Его интересовал вопрос: При каких условиях вероятно дворянства и примирение народа, установление согласия между ними, как возможно прочен их какие следствия и союз для судьбы страны нужно ожидать от него? Поэт думал, что лишь дворянства и союз народа может привести к преобразованиям и благим переменам по пути свободы, культуры и просвещения.

Значит, решающая роль должна быть отведена дворянству как грамотному слою, «разуму» нации, что обязан опереться на народную мощь, на «тело» нации. Но дворянство неоднородно. Дальше всего от народа отстоят «молодое» дворянство, приближенное к власти по окончании екатерининского переворота 1762 г., в то время, когда многие древние аристократические роды упали и захирели, и «новое» дворянство – нынешние слуги царя, падкие на чины, поместья и награды.

Ближе всего к народу стоит древнее аристократическое дворянство, бывшие бояре, сейчас разоренные и потерявшие влияние при дворе, но сохранившие прямые патриархальные связи с крепостными собственных оставшихся вотчин. Следовательно, лишь данный слой аристократов может пойти на альянс с крестьянами, и лишь с этим слоем аристократов отправятся на альянс крестьяне. Их альянс возможно основан еще и на том, что те и другие обижены верховной властью и сравнительно не так давно выдвинувшимся дворянством.

Их интересы смогут совпадать.

«Дубровский» (1832–1833).В базу сюжета этого романа (наименование Пушкину не в собственности и дано издателями по имени главного храбреца) лег рассказ П.В. Нащокина, о чем имеется запись биографа Пушкина П.И. Бартенева: «Роман «Дубровский» внушен был Нащокиным.

Он говорил Пушкину про одного белорусского небогатого аристократа по фамилии Островский (как и именовался вначале роман), что имел процесс с соседом за почву, был вытеснен из именья и, оставшись с одними крестьянами, начал грабить, сперва подьячих, позже и других. Нащокин видел этого Островского в остроге». Характерность этого рассказа подтверждалась псковскими впечатлениями Пушкина (дело нижегородского помещика Дубровского, Муратова и Крюкова, нравы обладателя Петровского П.А.

Ганнибала). Настоящие факты соответствовали намерению Пушкина поставить во главе взбунтовавшихся крестьян обедневшего и лишенного почвы аристократа.

Однолинейность начального замысла была преодолена на протяжении работы над романом. В плане не было истории и отца Дубровского его дружбы с Троекуровым, не было разлада влюбленных, фигуры Верейского, крайне важной для идеи расслоения дворянства (аристократичные и бедные «романтики» – худородные и богатые выскочки – «циники»). Помимо этого, в плане Дубровский падает жертвой предательства форейтора, а не социальных событий.

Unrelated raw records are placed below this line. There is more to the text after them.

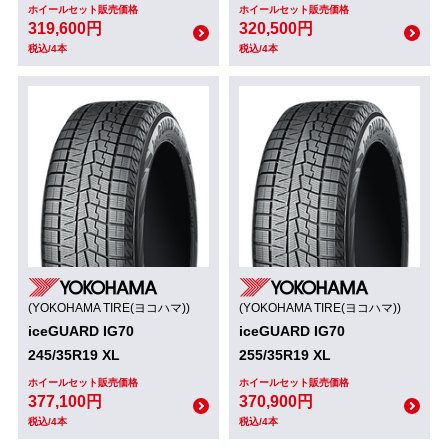
ホイールセット販売価格
ホイールセット販売価格
319,600円
320,500円
税込/4本
税込/4本
(YOKOHAMA TIRE(ヨコハマ))
(YOKOHAMA TIRE(ヨコハマ))
iceGUARD IG70
iceGUARD IG70
245/35R19 XL
255/35R19 XL
ホイールセット販売価格
ホイールセット販売価格
377,100円
370,900円
税込/4本
税込/4本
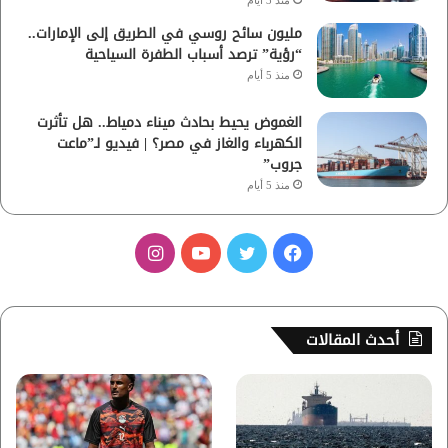
منذ 3 أيام
مليون سائح روسي في الطريق إلى الإمارات..
“رؤية” ترصد أسباب الطفرة السياحية
منذ 5 أيام
الغموض يحيط بحادث ميناء دمياط.. هل تأثرت
الكهرباء والغاز في مصر؟ | فيديو لـ”ماعت
جروب”
منذ 5 أيام
ف
ت
ي
ا
ي
و
و
ن
س
ي
ت
س
أحدث المقالات
ب
ت
ي
ت
و
ر
و
ق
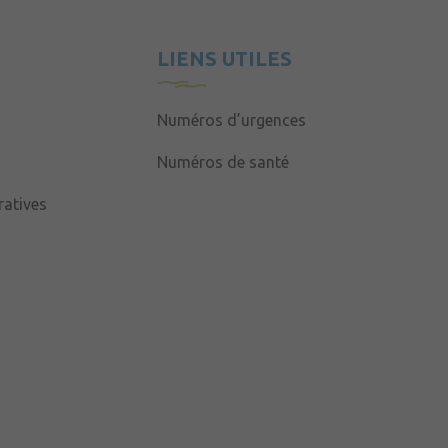
LIENS UTILES
Numéros d’urgences
Numéros de santé
atives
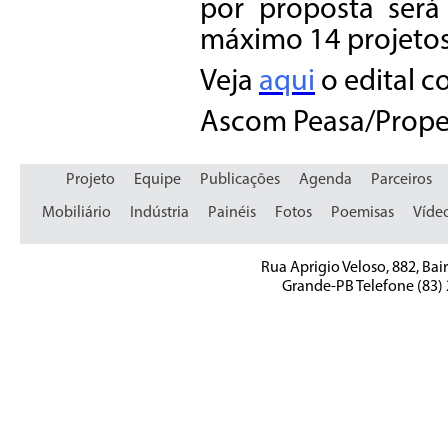
por proposta será
máximo 14 projetos
Veja
aqui
o edital c
Ascom Peasa/Prop
Projeto
Equipe
Publicações
Agenda
Parceiros
Mobiliário
Indústria
Painéis
Fotos
Poemisas
Víde
Rua Aprigio Veloso, 882, Bai
Grande-PB Telefone (83)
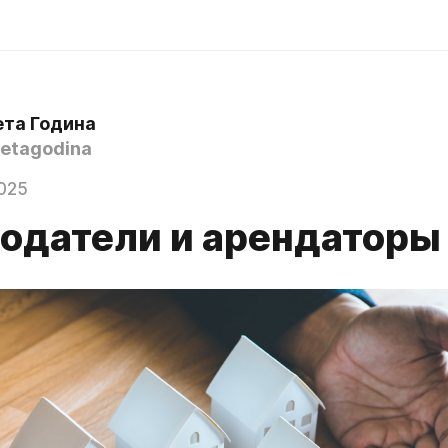
ета Година
etagodina
025
одатели и арендаторы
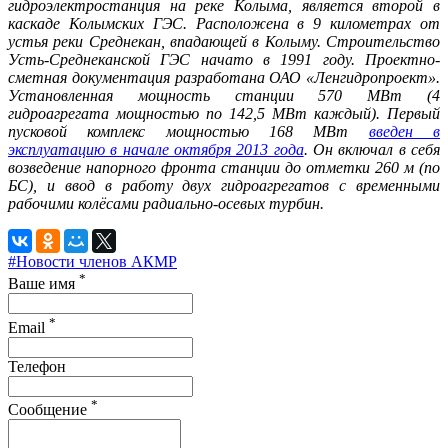
гидроэлектростанция на реке Колыма, является второй в
каскаде Колымских ГЭС. Расположена в 9 километрах от
устья реки Среднекан, впадающей в Колыму. Строительство
Усть-Среднеканской ГЭС начато в 1991 году. Проектно-
сметная документация разработана ОАО «Ленгидропроект».
Установленная мощность станции 570 МВт (4
гидроагрегата мощностью по 142,5 МВт каждый). Первый
пусковой комплекс мощностью 168 МВт
введен в
эксплуатацию в начале октября 2013 года
. Он включал в себя
возведение напорного фронта станции до отметки 260 м (по
БС), и ввод в работу двух гидроагрегатов с временными
рабочими колёсами радиально-осевых турбин.
#Новости членов АКМР
*
Ваше имя
*
Email
Телефон
*
Сообщение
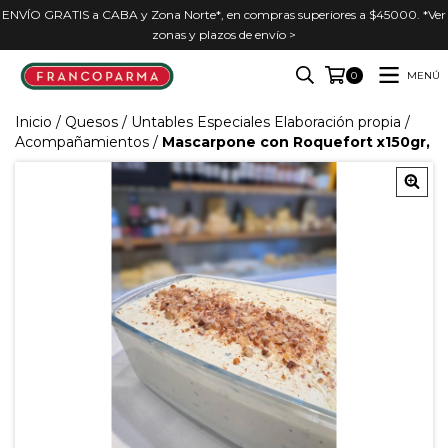
ENVÍO GRATIS a CABA y Zona Norte*, en compras superiores a $45000. *Ver
zonas y plazos de envío >
MENÚ
0
Inicio
/
Quesos
/
Untables Especiales Elaboración propia
/
Acompañamientos
/
Mascarpone con Roquefort x150gr,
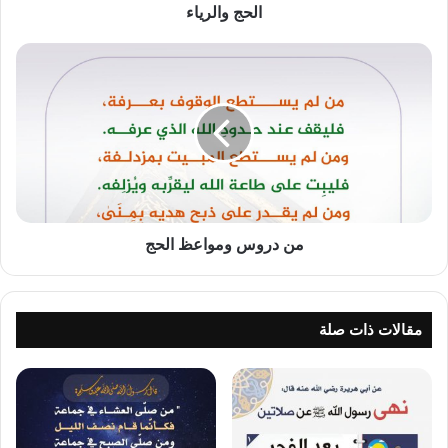
الحج والرياء
من
دروس
ومواعظ
الحج
من دروس ومواعظ الحج
مقالات ذات صلة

В плане намечена история необыкновенной личности, наглой и удачливой, обиженной богатым помещиком, судом и мстящей за себя. В тексте, дошедшем до нас, Пушкин, наоборот, выделил обыкновенность и типичность Дубровского, с которым произошло событие, характерное для эры. Дубровский в повести, как справедливо писал В.Г.

Маранцман, «не необыкновенная личность, случайно ввергнутая в водоворот авантюрных событий. Будущее храбреца определяется социальным бытом, эрой, которая дана разветвленно и многопланово»[216]. его крестьяне и Дубровский, как и в жизни Островский, не нашли иного выхода, не считая разбоя, богатых дворян и грабежа обидчиков-помещиков.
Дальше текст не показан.